Edit: I stumbled across something at the last second that lets me use the conjugate approach. The expression can be rewritten as
$$\sqrt{x^2+5x-2}-\sqrt{4x^2-3x+7}+\sqrt{x^2+7x+5}\\
\sqrt{x^2+5x-2}-2\sqrt{x^2-\frac{3}{4}x+\frac{7}{4}}+\sqrt{x^2+7x+5}\\
\left(\sqrt{x^2+5x-2}-\sqrt{x^2-\frac{3}{4}x+\frac{7}{4}}\right)+\left(\sqrt{x^2+7x+5}-\sqrt{x^2-\frac{3}{4}x+\frac{7}{4}}\right)$$
which approaches
$$\frac{23}{8}+\frac{31}{8}=\frac{27}{4}$$
 A: Rewrite it as:
$$\left(\sqrt{x^2+5x-2} - \left(x+\frac{5}{2}\right)\right) -\\ \left(\sqrt{4x^2-3x+7}-\left(2x-\frac{3}{4}
\right)\right) +\\
\left(\sqrt{x^2+7x+5}-\left(x+\frac{7}{2}\right)\right)+\left(\frac{5}{2}+\frac 34+\frac{7}2\right)$$
Or something like that. Each of the first three terms has limit zero...
A: $\lim_{x\to\infty} \left(\sqrt{x^2+5x-2}-\sqrt{4x^2-3x+7}+\sqrt{x^2+7x+5}\right) = 27/4 $
i will use the binomial theorem in the form 
$(BIG + small)^{1/2} = BIG^{1/2} + {1 \over 2}BIG^{-1/2}small+\cdots $  to each.

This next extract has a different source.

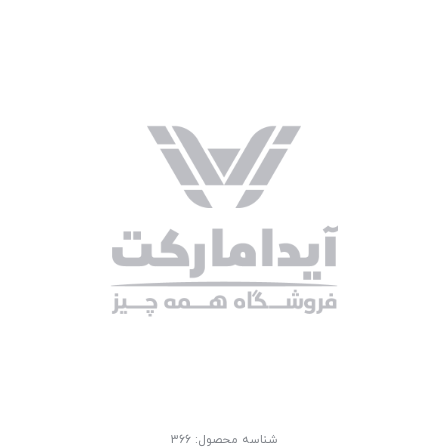
شناسه محصول:
366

$$\sqrt{x^2+5x-2} = x + {5x - 2 \over 2x} + \cdots \\
-\sqrt{4x^2-3x+7} = -\left( 2x  + {-3x + 7 \over 4x} + \cdots \right) \\
\sqrt{x^2+7x+5} = x + {7x + 5 \over 2x} + \cdots \\
$$
adding the dominant terms the limit is $${5 \over 2} + {3 \over 4} + {7 \over 2} = {10 + 3 + 14\over 4} = {27 \over 4} $$
A: You can also use Taylor series. Start writing $$A=\sqrt{x^2+5x-2}-\sqrt{4x^2-3x+7}+\sqrt{x^2+7x+5}$$ $$\frac Ax=\sqrt{1+\frac{5x-2}{x^2}}-2\sqrt{1-\frac{3x-7}{4x^2}}+\sqrt{1+\frac{7x+5}{x^2}}$$ Now, remember that, when $y$ is small compared to $1$, $\sqrt{1+y}=1+\frac{y}{2}-\frac{y^2}{8}+O\left(y^3\right)$.

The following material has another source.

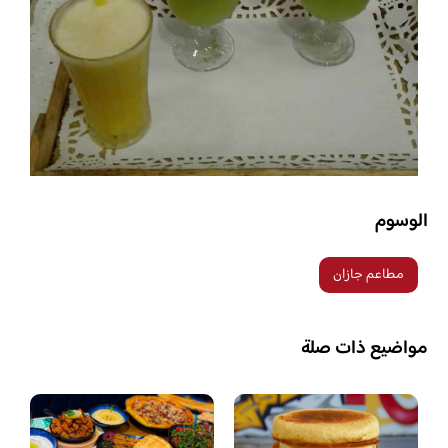
الوسوم
مطاعم جازان
مواضيع ذات صلة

So replace $y$ by $\frac{5x-2}{x^2}$ for the first radical, by $-\frac{3x-7}{4x^2}$ for the second radical and by $\frac{7x+5}{x^2}$ for the third radical. So, in the order, each radical write $$\sqrt{1+\frac{5x-2}{x^2}}=1+\frac{5}{2 x}-\frac{33}{8 x^2}+O\left(\left(\frac{1}{x}\right)^3\right)$$ $$\sqrt{1-\frac{3x-7}{4x^2}}=1-\frac{3}{8 x}+\frac{103}{128 x^2}+O\left(\left(\frac{1}{x}\right)^3\right)$$ $$\sqrt{1+\frac{7x+5}{x^2}}=1+\frac{7}{2 x}-\frac{29}{8 x^2}+O\left(\left(\frac{1}{x}\right)^3\right)$$ All of the above makes $$\frac Ax=\frac{27}{4 x}-\frac{599}{64 x^2}+O\left(\left(\frac{1}{x}\right)^3\right)$$ that is to say $$A=\frac{27}{4}-\frac{599}{64 x}+O\left(\left(\frac{1}{x}\right)^2\right)$$ which gives  the limit but also tells how it is approched.

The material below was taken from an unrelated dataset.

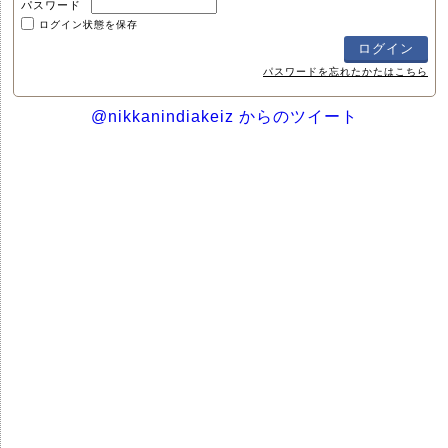
パスワード
ログイン状態を保存
パスワードを忘れたかたはこちら
@nikkanindiakeiz からのツイート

A: Hint: $\sqrt{ax^2+bx+c} = \dfrac{\sqrt{a+\dfrac{b}{x}+\dfrac{c}{x^2}}}{\dfrac{1}{x}} = \dfrac{\sqrt{a+by+cy^2}}{y}$,and use L'hospitale rule. Note $y  \to 0$. Repeat this process for each term of the sum and simplify to a common fraction and proceed to L'hospitale rule.